The U.N. envoy to Darfur, Jan Eliasson, says he fears the start of what he calls "a new and dangerous phase" in the four-year-old conflict in western Sudan unless all warring parties take part in a United Nations-African Union mediated political process. As VOA correspondent Alisha Ryu reports from our East Africa Bureau in Nairobi, the absence of two important rebel leaders from that process is hampering efforts to reach a final agenda for peace talks with the Sudanese government, due to begin in two months.
Speaking to VOA by telephone from Sudan's capital Khartoum, the U.N. Darfur envoy says he is pleased that three days of unity talks in Arusha, Tanzania succeeded in the goal of producing a common platform among more than a dozen quarreling Darfur factional leaders.
The meeting, organized by Eliasson and his African Union counterpart, Salim Ahmed Salim, concluded Monday with an agreement on land issues and power and wealth-sharing.

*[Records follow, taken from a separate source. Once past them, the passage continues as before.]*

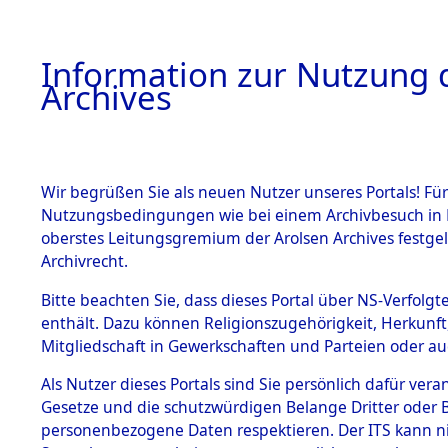
Information zur Nutzung d
Archives
HOME
BESTANDSBESCHREIBUNG
ARCHIVAL
Wir begrüßen Sie als neuen Nutzer unseres Portals! Für
Nutzungsbedingungen wie bei einem Archivbesuch in B
oberstes Leitungsgremium der Arolsen Archives festg
Archivrecht.
BESTÄNDE
Bitte beachten Sie, dass dieses Portal über NS-Verfolgte
Ermittlung
enthält. Dazu können Religionszugehörigkeit, Herkunf
Mitgliedschaft in Gewerkschaften und Parteien oder auc
1.
Hildesheim
Inhaftierungsdoku
mente
Als Nutzer dieses Portals sind Sie persönlich dafür vera
(84598725
Gesetze und die schutzwürdigen Belange Dritter oder B
5. Verschiedenes
personenbezogene Daten respektieren. Der ITS kann nic
5.3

"All movement leaders came, except one, and this is the most representative meeting we have had since the Abuja talks last year," he said
At those talks in Nigeria, the Sudanese government signed a peace deal, but only one Darfur rebel group endorsed it. The endorsement fractured the rebels into myriad splinter groups and sparked a new round of violence in the region.
The rebel leader who boycotted the Arusha talks is Abdel Wahid Mohammed Nur, founder of the Sudan Liberation Army, which started the rebellion against Khartoum in 2003.
Nur, living in exile in Paris, refused to attend, arguing that a ceasefire should be in place and a no-fly zone established in Darfur ahead of any peace talks.
Eliasson says he remains hopeful that Nur will join the others at the negotiating table. The rebel leader's participation in the political process is considered crucial because he has a huge following among Darfur's largest tribe, the Fur.
"There is a chair available and the door is open for Abdel Wahid. I hope that the rebel leaders and the field commanders who were in Arusha with us will communicate to Abdel Wahid and to the people of Darfur that we have a meaningful and serious process," he added.
Another key rebel leader absent from the Arusha talks was the Sudan Liberation Army's humanitarian coordinator, Suleiman Jamous.
Jamous, who is highly regarded as a consensus builder among rebel commanders, could not leave the U.N. hospital in Darfur, where he has been virtually imprisoned for more than a year. Sudan accuses Jamous of being a terrorist and has threatened to arrest him if he left the hospital.
On Tuesday, Sudan's foreign ministry said Jamous could join the peace process if the international community guarantees he will not rejoin the armed rebellion in Darfur.
The U.N. envoy says he believes every effort must be made to bring all of the leaders together and quickly find an end to the bloodshed in Darfur, which has killed some 200,000 people and displaced 2.5 million others in the past four years.
"If we do not take this opportunity now, I am worried about the frustration and anger in the camps that could take different forms," he noted. "I worry about tribal clashes that are going on right now. And I worry about settlers taking over land, which is owned by other people. This will mean that we may enter a new dangerous phase of the situation in Darfur. So, here is a crucial time."
U.N. Secretary-General Ban Ki-moon is expected in Khartoum Saturday to discuss ways to move the Darfur peace process forward.